THE ROVING EYE Iran jails its conscience By Pepe Escobar
A man is being kept in solitary confinement in cell number 209 of sinister Evin
prison in Tehran. His crime: he's Iran's top human rights activist.
On the same day Russian President Vladimir Putin met Iranian President Mahmud
Ahmadinejad to discuss Caspian Sea energy wealth and Iran's civilian nuclear
program, Emadeddin Baghi
finally received a visit by his lawyer, Saleh Nikbakht.
All Baghi's books have been confiscated. In his bare cell, there is only a copy
of the Koran. According to his lawyer, Baghi is in good condition: "When I saw
him, he was reading the Koran." Baghi's house, family and home telephone are
under close surveillance.
Baghi was sent to prison last Sunday by Branch 14 of Iran's Revolutionary
Court. The judge accused him of disclosing "secret" information through his
highly respected NGO, the Association for the Defense of Prisoners Rights. He
was about to be released on bail equivalent to US$53,000 when the judge told
him that even if his family collected the funds he would be sent to jail.
According to his lawyer, this was because of a previous 2003 one-year suspended
sentence, which was changed into imprisonment.
Baghi also has to face a July 2007, three-year sentence on charges of acting
against the national security of the Islamic Republic. To these were added
charges of publishing "secret government documents of information gathered from
prisoners of security prisons".
This Tuesday, Amnesty International has publicly condemned the "continued
repression of human rights defenders" in Iran. On the three-year sentence,
Amnesty International refers to Baghi's lawyer, who said that "the evidence
against him included media interviews and letters to the authorities regarding
Ahwazi Arabs sentenced to death in connection with lethal bomb explosions in
Khuzestan province". Amnesty International considers the charges against Baghi
to be "politically motivated" and terms him "a prisoner of conscience".
It's no wonder that under the ultra-sensitive, current political juncture in
Iran Baghi is considered such a dangerous enemy of the state. For a few months
now a violent new wave of internal repression in the country has victimized
human rights campaigners, students, trade union leaders and reformists in
general. Arbitrary arrests target university students who publish campus
journals "insulting the sacred character of Islam", and girls accused of being
"walking billboards for Western sexual deviation".

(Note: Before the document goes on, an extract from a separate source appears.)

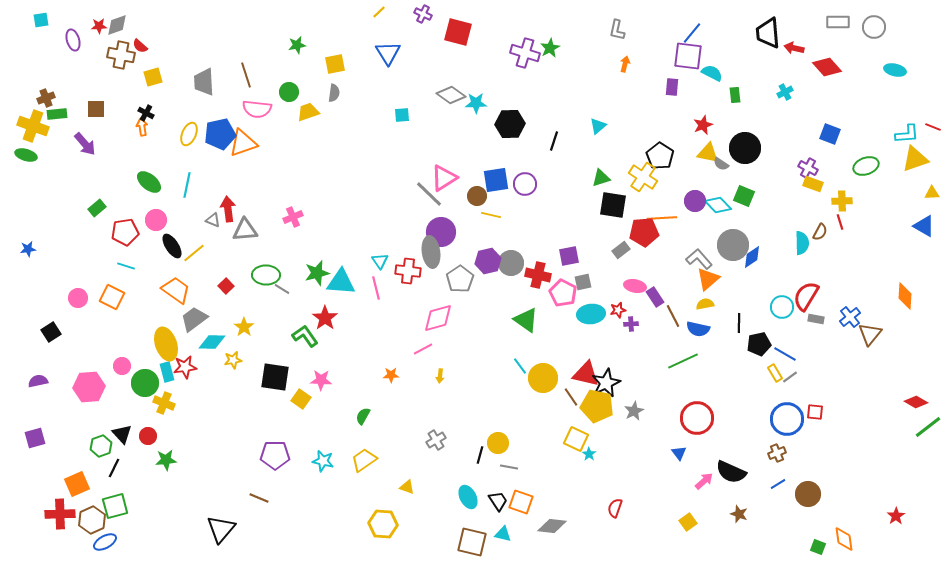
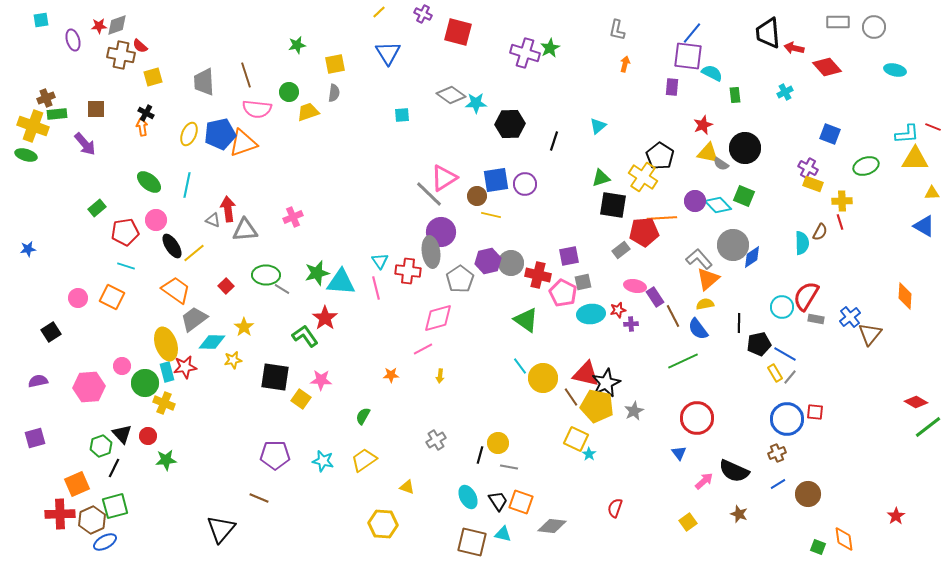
yellow triangle at (915, 159): rotated 20 degrees clockwise
blue semicircle at (698, 329): rotated 40 degrees clockwise
gray line at (790, 377): rotated 14 degrees counterclockwise
black semicircle at (731, 472): moved 3 px right, 1 px up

Be they conducted by the Ministry of Intelligence or by the sometimes Orwellian
Ministry of the Interior, not to mention the rigid Ministry of Culture and
Islamic Guidance, it all relates to the Ahmadinejad presidency's tightening of
the screws, a repressive policy which ultimately has to be condoned by the
Supreme Leader, Ayatollah Khamenei.
Before he was sent to prison Baghi wrote a letter to the head of the Iranian
judiciary, Ayatollah Mahmoud Shahroudi, detailing at length how he has been
harassed by the system even before the rise of Iran's reformists, starting in
the mid-1990s.
He was interrogated endlessly; prohibited from teaching; forced to resign from
a research institute; sentenced to seven and a half years in prison (commuted
to three years, with none of the accusations proved); prohibited from giving
interviews to foreign Persian-language radio stations; prohibited from
publishing the Jomhouriyat Daily newspaper. Tehran's public prosecutor, Saeed
Mortazavi, threatened to ban the highly respected Sharqh daily paper, of which
Baghi's son-in-law is editor in chief; the paper was told not to carry a single
editorial by Baghi, otherwise it would be shut down.
His house is under surveillance. Four and a half years after being released
from prison he's had to go to court no less than 23 times. He's prohibited from
traveling abroad - for instance to receive France's National Commission Human
Rights Award, or to speak at the Global Congress against the Death Penalty in
Paris.
At the end of his letter he asks the head of the judiciary what kind of rights
protection the Islamic Republic is offering its citizens. That's the key point
of his political position: if human rights violations are essentially
government violations, only the government system can prevent them.
Baghi's immensely politeness masks an iron will. Asia Times Online interviewed
him in Tehran in the summer of 2005 (see
The humanist reformer). He has published
21 books, collections of articles and translations (seven either banned before
publication or confiscated later). His NGO - which relies on the volunteer work
of the best Iranian human rights lawyers - is not only concerned with improving
dismal prison conditions in Iran but protecting the rights of all prisoners,
not only political prisoners.
That Baghi's work can so irk the upper echelons of the Islamic Republic speaks
volumes about a system that thrives on internal fear. It also spells out how
much the Iran is in dire need of a new public relations strategy. Just when it
may soon be on the receiving end of a devastating, preemptive war, and badly in
need of international support, sending your best-known human rights activist to
jail is not exactly a brilliant move.